The decision, handed down this week in Anderson et al v. Southern home Care Services, permitted a class action suit to go forward against the company, supporting the long-term goals to bolster wages and conditions for those workers, according to the National Domestic Workers Alliance.
Home care workers were not included in the 1938 federal law that institute the minimum wage.
“Sometimes I have to travel an hour from one client to the next just to give a 15-minute shower,” said Precious Boston, a home care worker and member of the Atlanta chapter of the workers’ group. “We deserve proper compensation for all of the time that we work, and dignity and respect for the important work that we do.”
Many of the homecare workers provide services to people with disabilities and also to older people, so the demand for their services is likely to rise as baby boomers age, organizers said.
Average wages of homecare workers are below 133 percent of the federal poverty line, and it’s lower for many, said Lovette Kargbo-Thompson, an organizer for the group. “The majority of home care workers are women of color and increasingly immigrants, earning poverty wages.”

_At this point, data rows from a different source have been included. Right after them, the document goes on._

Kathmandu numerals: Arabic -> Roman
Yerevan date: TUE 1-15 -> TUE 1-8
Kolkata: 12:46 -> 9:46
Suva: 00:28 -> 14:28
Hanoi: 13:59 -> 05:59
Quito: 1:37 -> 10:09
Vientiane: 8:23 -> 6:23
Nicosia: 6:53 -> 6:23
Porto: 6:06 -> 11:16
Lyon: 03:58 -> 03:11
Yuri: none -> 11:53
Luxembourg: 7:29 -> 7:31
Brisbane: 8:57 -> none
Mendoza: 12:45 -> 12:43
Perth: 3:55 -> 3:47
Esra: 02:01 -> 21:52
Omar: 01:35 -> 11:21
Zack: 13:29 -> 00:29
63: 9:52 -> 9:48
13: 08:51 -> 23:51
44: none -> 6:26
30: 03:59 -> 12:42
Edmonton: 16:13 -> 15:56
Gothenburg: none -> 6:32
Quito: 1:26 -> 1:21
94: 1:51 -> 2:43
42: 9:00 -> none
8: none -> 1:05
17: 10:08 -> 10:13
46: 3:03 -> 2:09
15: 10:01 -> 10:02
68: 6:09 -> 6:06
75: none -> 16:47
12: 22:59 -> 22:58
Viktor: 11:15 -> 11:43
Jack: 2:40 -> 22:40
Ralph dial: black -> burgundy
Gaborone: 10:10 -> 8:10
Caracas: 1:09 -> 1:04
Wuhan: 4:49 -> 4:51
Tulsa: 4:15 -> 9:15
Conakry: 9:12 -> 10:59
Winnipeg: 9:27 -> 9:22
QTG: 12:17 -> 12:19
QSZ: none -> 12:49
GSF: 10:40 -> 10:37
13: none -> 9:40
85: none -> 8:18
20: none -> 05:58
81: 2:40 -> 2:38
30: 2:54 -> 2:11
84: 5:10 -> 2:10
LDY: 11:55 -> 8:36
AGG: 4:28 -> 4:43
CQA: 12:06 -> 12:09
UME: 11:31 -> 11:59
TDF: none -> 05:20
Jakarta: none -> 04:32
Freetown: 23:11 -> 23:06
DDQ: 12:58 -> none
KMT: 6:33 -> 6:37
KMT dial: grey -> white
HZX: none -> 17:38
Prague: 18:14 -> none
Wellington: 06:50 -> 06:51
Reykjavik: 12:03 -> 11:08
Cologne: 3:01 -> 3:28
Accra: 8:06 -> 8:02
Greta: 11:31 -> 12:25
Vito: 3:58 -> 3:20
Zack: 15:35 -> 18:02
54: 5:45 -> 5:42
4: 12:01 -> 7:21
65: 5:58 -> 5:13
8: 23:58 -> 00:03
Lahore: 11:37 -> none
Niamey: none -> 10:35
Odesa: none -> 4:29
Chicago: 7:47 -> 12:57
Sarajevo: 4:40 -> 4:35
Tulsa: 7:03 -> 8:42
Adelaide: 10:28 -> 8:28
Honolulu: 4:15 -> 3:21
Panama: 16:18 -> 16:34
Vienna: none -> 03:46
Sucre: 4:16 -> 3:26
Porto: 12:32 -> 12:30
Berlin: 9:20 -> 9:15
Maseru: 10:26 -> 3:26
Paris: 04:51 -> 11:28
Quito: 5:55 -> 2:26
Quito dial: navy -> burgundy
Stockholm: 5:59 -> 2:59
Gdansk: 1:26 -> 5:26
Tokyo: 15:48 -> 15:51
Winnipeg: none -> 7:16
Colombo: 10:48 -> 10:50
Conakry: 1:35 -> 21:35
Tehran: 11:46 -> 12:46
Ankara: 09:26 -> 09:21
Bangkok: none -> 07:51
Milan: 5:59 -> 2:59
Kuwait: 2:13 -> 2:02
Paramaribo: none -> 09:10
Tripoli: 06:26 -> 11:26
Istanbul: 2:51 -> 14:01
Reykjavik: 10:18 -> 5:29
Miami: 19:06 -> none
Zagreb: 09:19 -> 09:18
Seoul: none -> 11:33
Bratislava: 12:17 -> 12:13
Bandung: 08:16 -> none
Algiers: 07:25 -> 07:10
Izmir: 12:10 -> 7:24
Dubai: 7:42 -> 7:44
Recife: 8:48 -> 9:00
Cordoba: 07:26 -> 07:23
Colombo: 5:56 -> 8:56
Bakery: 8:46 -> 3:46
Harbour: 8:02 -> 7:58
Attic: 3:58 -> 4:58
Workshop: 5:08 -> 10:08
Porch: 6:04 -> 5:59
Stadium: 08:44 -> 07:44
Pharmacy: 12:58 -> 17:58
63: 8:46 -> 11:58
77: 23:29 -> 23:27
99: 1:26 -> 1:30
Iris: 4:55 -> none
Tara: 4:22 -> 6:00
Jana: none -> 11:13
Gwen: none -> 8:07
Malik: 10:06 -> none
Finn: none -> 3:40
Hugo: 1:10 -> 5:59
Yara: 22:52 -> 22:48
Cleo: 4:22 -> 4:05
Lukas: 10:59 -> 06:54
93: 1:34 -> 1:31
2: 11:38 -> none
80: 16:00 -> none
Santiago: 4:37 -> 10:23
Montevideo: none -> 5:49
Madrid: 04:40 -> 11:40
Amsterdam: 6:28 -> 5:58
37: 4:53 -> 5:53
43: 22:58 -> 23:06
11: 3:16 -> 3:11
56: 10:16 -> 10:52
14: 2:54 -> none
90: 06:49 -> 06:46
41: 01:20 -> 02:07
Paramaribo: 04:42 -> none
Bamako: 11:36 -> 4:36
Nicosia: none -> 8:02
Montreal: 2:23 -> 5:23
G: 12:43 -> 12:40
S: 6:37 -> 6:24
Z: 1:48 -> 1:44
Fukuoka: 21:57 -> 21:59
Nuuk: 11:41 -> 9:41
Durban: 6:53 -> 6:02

In a unanimous decision, David Nahmias, the Court’s chief justice wrote that there were two questions to be decided: whether home care workers are prevented by the 1938 law from being guaranteed a minimum wage, and whether they are prevented from a minimum wage guarantee by Georgia’s minimum wage law.
“We answer both of these questions no.”
Plaintiffs in the case were Margaret Anderson, Mary Dixon, Latasha Williams, and Kyonnie Sutherland.
Defendants in the case were Res–Care and Southern Home Care Services, which is one of its subsidiaries.
In discussing the federal law, the court found that the exemption was aimed at people doing work at the homes of their employers, not those working for a company that placed them into those homes to do the work.
Among other discussion of the Georgia law, Nahmias wrote, “It hardly seems absurd that the General Assembly would want such a minimal level of wage protection for this category of employee.”